------ Supplied records

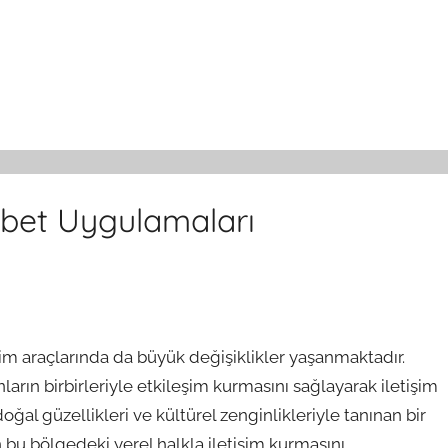
hbet Uygulamaları
şim araçlarında da büyük değişiklikler yaşanmaktadır.
ların birbirleriyle etkileşim kurmasını sağlayarak iletişim
oğal güzellikleri ve kültürel zenginlikleriyle tanınan bir
n bu bölgedeki yerel halkla iletişim kurmasını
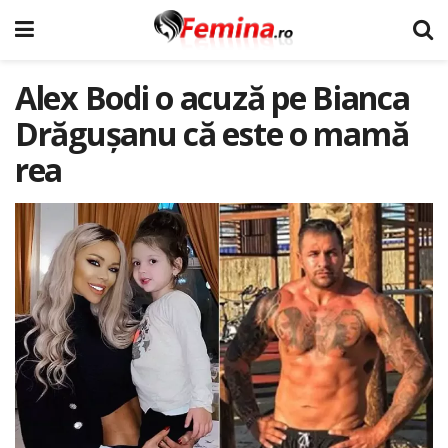
Alex Bodi o acuză pe Bianca
Drăgușanu că este o mamă
rea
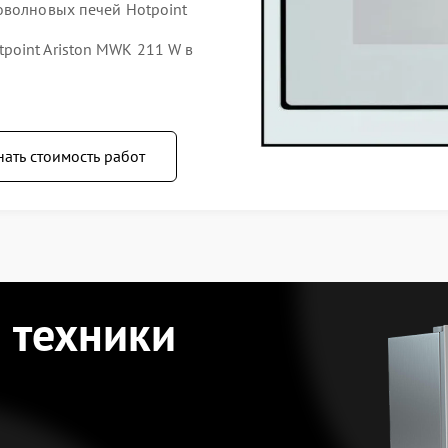
оволновых печей Hotpoint
point Ariston MWK 211 W в
нать стоимость работ
 техники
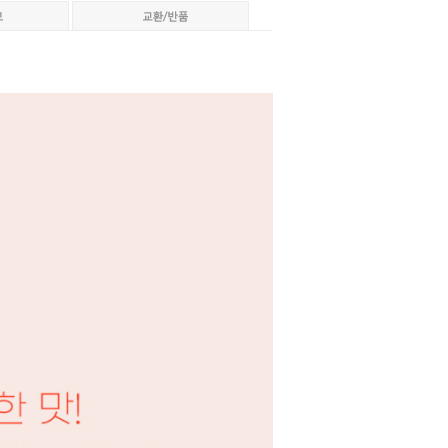
페이코 ID로 페이코
PAYCO 바로구매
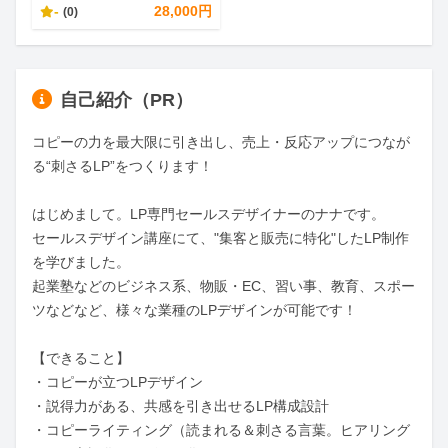
-
28,000円
(0)
自己紹介（PR）
コピーの力を最大限に引き出し、売上・反応アップにつなが
る“刺さるLP”をつくります！

はじめまして。LP専門セールスデザイナーのナナです。

セールスデザイン講座にて、"集客と販売に特化"したLP制作
を学びました。

起業塾などのビジネス系、物販・EC、習い事、教育、スポー
ツなどなど、様々な業種のLPデザインが可能です！

【できること】

・コピーが立つLPデザイン

・説得力がある、共感を引き出せるLP構成設計

・コピーライティング（読まれる＆刺さる言葉。ヒアリング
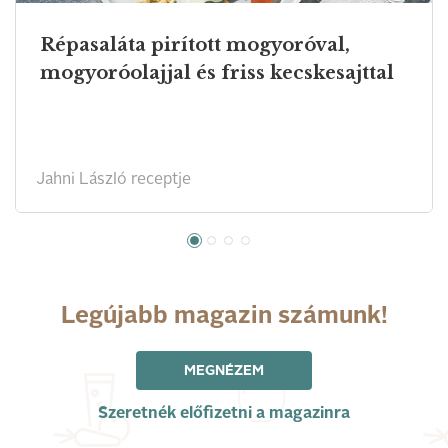
Répasaláta pirított mogyoróval,
mogyoróolajjal és friss kecskesajttal
Jahni László receptje
Legújabb magazin számunk!
MEGNÉZEM
Szeretnék előfizetni a magazinra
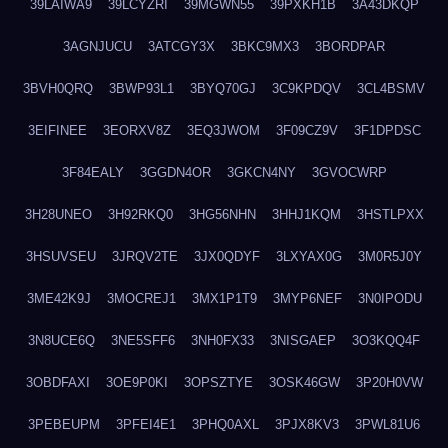
39LAIWA9
39LCYZRI
39MGWN55
39PXKH1B
3A43DKQP
3AGNJUCU
3ATCGY3X
3BKC9MX3
3BORDPAR
3BVH0QRQ
3BWP93L1
3BYQ70GJ
3C9KPDQV
3CL4BSMV
3EIFINEE
3EORXV8Z
3EQ3JWOM
3F09CZ9V
3F1DPDSC
3F84EALY
3GGDN4OR
3GKCN4NY
3GVOCWRP
3H28UNEO
3H92RKQ0
3HG56NHN
3HHJ1KQM
3HSTLPXX
3HSUVSEU
3JRQV2TE
3JX0QDYF
3LXYAX0G
3M0R5J0Y
3ME42K9J
3MOCREJ1
3MX1P1T9
3MYP6NEF
3N0IPODU
3N8UCE6Q
3NE5SFF6
3NH0FX33
3NISGAEP
3O3KQQ4F
3OBDFAXI
3OE9P0KI
3OPSZTYE
3OSK46GW
3P20H0VW
3PEBEUPM
3PFEI4E1
3PHQ0AXL
3PJX8KV3
3PWL81U6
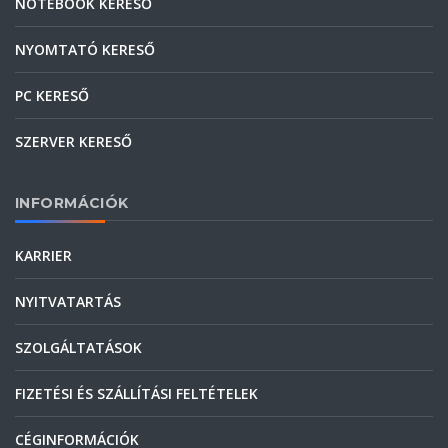
NOTEBOOK KERESŐ
NYOMTATÓ KERESŐ
PC KERESŐ
SZERVER KERESŐ
INFORMÁCIÓK
KARRIER
NYITVATARTÁS
SZOLGÁLTATÁSOK
FIZETÉSI ÉS SZÁLLÍTÁSI FELTÉTELEK
CÉGINFORMÁCIÓK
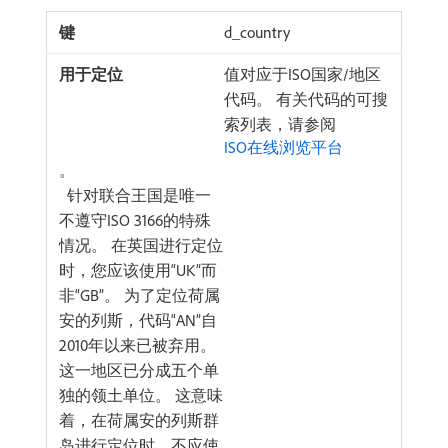
d_country
值对应于ISO国家/地区
代码。 有关代码的可搜
索列表，请参阅
ISO在线浏览平台
。
针对联合王国是唯一
不遵守ISO 3166的特殊
情况。 在英国进行定位
时，您应该使用“UK”而
非“GB”。 为了定位荷属
安的列斯，代码“AN”自
2010年以来已被弃用。
这一地区已分成五个单
独的领土单位。 这意味
着，在荷属安的列斯群
岛进行定位时，不应使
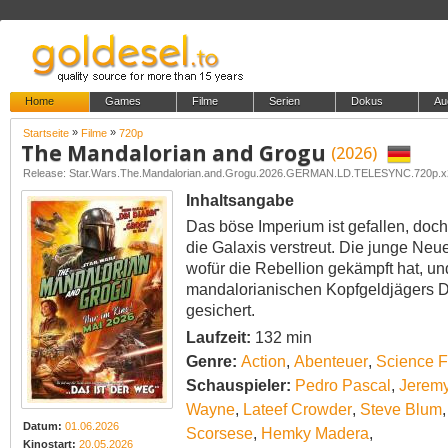
Home
Games
Filme
Serien
Dokus
Au
»
»
Startseite
Filme
720p
The Mandalorian and Grogu
(2026)
Release: Star.Wars.The.Mandalorian.and.Grogu.2026.GERMAN.LD.TELESYNC.720p.
Inhaltsangabe
Das böse Imperium ist gefallen, doch
die Galaxis verstreut. Die junge Neue
wofür die Rebellion gekämpft hat, un
mandalorianischen Kopfgeldjägers D
gesichert.
Laufzeit:
132 min
Genre:
Action
,
Abenteuer
,
Science F
Schauspieler:
Pedro Pascal
,
Jeremy
Wayne
,
Lateef Crowder
,
Steve Blum
Datum:
01.06.2026
Scorsese
,
Hemky Madera
,
Kinostart:
20.05.2026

------------

* _Brief_
Every line above is to be given again exactly, apart from the pictures.

* _Reply_
hbet Uygulamaları
şim araçlarında da büyük değişiklikler yaşanmaktadır.
ların birbirleriyle etkileşim kurmasını sağlayarak iletişim
oğal güzellikleri ve kültürel zenginlikleriyle tanınan bir
n bu bölgedeki yerel halkla iletişim kurmasını
Alex Bodi o acuză pe Bianca
Drăgușanu că este o mamă
rea
оволновых печей Hotpoint
point Ariston MWK 211 W в
нать стоимость работ
 техники
페이코 ID로 페이코
PAYCO 바로구매
-
28,000円
(0)
自己紹介（PR）
コピーの力を最大限に引き出し、売上・反応アップにつなが
る“刺さるLP”をつくります！

はじめまして。LP専門セールスデザイナーのナナです。

セールスデザイン講座にて、"集客と販売に特化"したLP制作
を学びました。

起業塾などのビジネス系、物販・EC、習い事、教育、スポー
ツなどなど、様々な業種のLPデザインが可能です！

【できること】

・コピーが立つLPデザイン

・説得力がある、共感を引き出せるLP構成設計

・コピーライティング（読まれる＆刺さる言葉。ヒアリング
Répasaláta pirított mogyoróval,
mogyoróolajjal és friss kecskesajttal
Jahni László receptje
Legújabb magazin számunk!
MEGNÉZEM
Szeretnék előfizetni a magazinra
39LAIWA9
39LCYZRI
39MGWN55
39PXKH1B
3A43DKQP
3AGNJUCU
3ATCGY3X
3BKC9MX3
3BORDPAR
3BVH0QRQ
3BWP93L1
3BYQ70GJ
3C9KPDQV
3CL4BSMV
3EIFINEE
3EORXV8Z
3EQ3JWOM
3F09CZ9V
3F1DPDSC
3F84EALY
3GGDN4OR
3GKCN4NY
3GVOCWRP
3H28UNEO
3H92RKQ0
3HG56NHN
3HHJ1KQM
3HSTLPXX
3HSUVSEU
3JRQV2TE
3JX0QDYF
3LXYAX0G
3M0R5J0Y
3ME42K9J
3MOCREJ1
3MX1P1T9
3MYP6NEF
3N0IPODU
3N8UCE6Q
3NE5SFF6
3NH0FX33
3NISGAEP
3O3KQQ4F
3OBDFAXI
3OE9P0KI
3OPSZTYE
3OSK46GW
3P20H0VW
3PEBEUPM
3PFEI4E1
3PHQ0AXL
3PJX8KV3
3PWL81U6
NOTEBOOK KERESŐ
NYOMTATÓ KERESŐ
PC KERESŐ
SZERVER KERESŐ
INFORMÁCIÓK
KARRIER
NYITVATARTÁS
SZOLGÁLTATÁSOK
FIZETÉSI ÉS SZÁLLÍTÁSI FELTÉTELEK
CÉGINFORMÁCIÓK
d_country
值对应于ISO国家/地区
代码。 有关代码的可搜
索列表，请参阅
ISO在线浏览平台
。
针对联合王国是唯一
不遵守ISO 3166的特殊
情况。 在英国进行定位
时，您应该使用“UK”而
非“GB”。 为了定位荷属
安的列斯，代码“AN”自
2010年以来已被弃用。
这一地区已分成五个单
独的领土单位。 这意味
着，在荷属安的列斯群
岛进行定位时，不应使
Home
Games
Filme
Serien
Dokus
Au
»
»
Startseite
Filme
720p
The Mandalorian and Grogu
(2026)
Release: Star.Wars.The.Mandalorian.and.Grogu.2026.GERMAN.LD.TELESYNC.720p.
Inhaltsangabe
Das böse Imperium ist gefallen, doch
die Galaxis verstreut. Die junge Neue
wofür die Rebellion gekämpft hat, un
mandalorianischen Kopfgeldjägers D
gesichert.
Laufzeit:
132 min
Genre:
Action
,
Abenteuer
,
Science F
Schauspieler:
Pedro Pascal
,
Jeremy
Wayne
,
Lateef Crowder
,
Steve Blum
Datum:
01.06.2026
Scorsese
,
Hemky Madera
,
Kinostart:
20.05.2026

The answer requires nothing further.